Ken Jee: Sam Altman’s trying to, he just made $7 trillion.

Wes McKinney: Yeah, yes, that’s right. So I think that that is like custom Silicon as part of the solution. You know, we have to worry about, I don’t know if it’s safe to talk about on this podcast, but you know, we have to worry about like, you know, the geopolitical risk around TSMC and like where are those chips going to get fabbed.

But yeah, I think, you know, the status quo where it’s like, you know, people are GPU poor and it’s like, just access to hardware, like that clearly has to change. And so it’s good people are working on it, but yeah, I’m optimistic about where things are going. So, you know, more hopeful than full dread, I would say.

Ken Jee: Excellent. I think ending this on a hopeful note is really good. Wes, those are all my questions. Do you have any final thoughts, any words of wisdom?

Wes McKinney: No, I think it’s, you know, we’re in a really interesting time right now. I think, you know, the 2010s were pretty intense because we, you know, we went through this era of like making open source work in business and getting, and so now suddenly like the Python ecosystem and open source data science is now the incumbent and like just the, it’s like, of course we’re working in Python and building things in Python and like the language of AI and machine learning is all Python.

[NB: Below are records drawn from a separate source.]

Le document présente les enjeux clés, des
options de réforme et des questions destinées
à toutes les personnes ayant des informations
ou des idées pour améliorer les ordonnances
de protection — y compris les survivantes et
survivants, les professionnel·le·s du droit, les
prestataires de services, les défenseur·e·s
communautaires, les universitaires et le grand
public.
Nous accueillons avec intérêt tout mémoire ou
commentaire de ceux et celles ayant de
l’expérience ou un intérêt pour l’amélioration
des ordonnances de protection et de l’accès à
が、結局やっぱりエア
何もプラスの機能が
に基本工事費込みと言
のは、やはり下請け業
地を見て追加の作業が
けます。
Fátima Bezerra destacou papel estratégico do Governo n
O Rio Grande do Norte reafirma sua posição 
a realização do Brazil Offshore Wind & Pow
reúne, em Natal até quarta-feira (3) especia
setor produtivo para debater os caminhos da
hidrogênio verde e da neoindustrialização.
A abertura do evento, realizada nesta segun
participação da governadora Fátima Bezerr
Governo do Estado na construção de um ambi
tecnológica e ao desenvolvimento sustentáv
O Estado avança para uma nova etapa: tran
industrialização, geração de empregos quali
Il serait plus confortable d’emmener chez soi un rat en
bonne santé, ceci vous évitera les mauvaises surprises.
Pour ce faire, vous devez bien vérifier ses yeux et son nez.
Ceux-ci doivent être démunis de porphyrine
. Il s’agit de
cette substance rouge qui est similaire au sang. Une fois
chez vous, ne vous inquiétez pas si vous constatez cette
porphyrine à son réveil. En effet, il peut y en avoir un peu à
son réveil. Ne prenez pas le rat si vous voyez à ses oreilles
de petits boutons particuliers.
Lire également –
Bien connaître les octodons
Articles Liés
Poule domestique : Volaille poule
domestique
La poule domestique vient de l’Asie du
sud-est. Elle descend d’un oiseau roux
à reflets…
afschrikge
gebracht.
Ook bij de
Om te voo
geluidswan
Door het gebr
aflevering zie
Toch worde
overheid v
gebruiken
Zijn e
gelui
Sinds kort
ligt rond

And so it’s great that we got all of that behind us because it used to be that we had to convince people why they should, you know, be willing to, you know, run their businesses on these, on this technology. So now I think, you know, moving on to how we can improve the, continue to improve the user experience, make things more efficient.

Like a lot of my work has been, we didn’t really get into it in this podcast too much, like a lot of my work more recently has been about kind of like modularizing and kind of helping, helping like with the, like horizontal integration, like having really specialized high quality components that solve different layers of the data stack. Similar to what’s happened with Silicon, like kind of Silicon manufacturing. It used to be that everything was very vertically integrated and now, you know, cutting edge Silicon manufacturing is very horizontally integrated.

And I think the same type of thing is happening with, with happening with data systems. And so projects I’m working on are oriented at helping with that, with that problem is how to get, you know, how to, and partially that’s like ending the language wars. It’s like, you know, this idea of like the shared, like the shared runtime, like a shared stack that we could use across all the programming languages where we get, you know, make a performance improvement, we make something faster, make something more scalable and we get that improvement everywhere.

So moving from, you know, more federated, fragmented ecosystem to one that’s more like working together and more focused on usability and user experience. I think we’re getting there, but it’s taken a lot of labor and a lot of time to make progress toward that. So, so I’m very excited about, yeah, what, what, what’s in store, you know, the rest of this, the rest of this decade. And yeah, I think I’m, I definitely feel like I’m in the right place to continue driving this work forward.

Ken Jee: Well, I’d love to continue that conversation in a later episode.

Wes McKinney: Sounds good.

Ken Jee: Thank you so much again for coming on.

Wes McKinney: Thanks for having me. It was a lot of fun.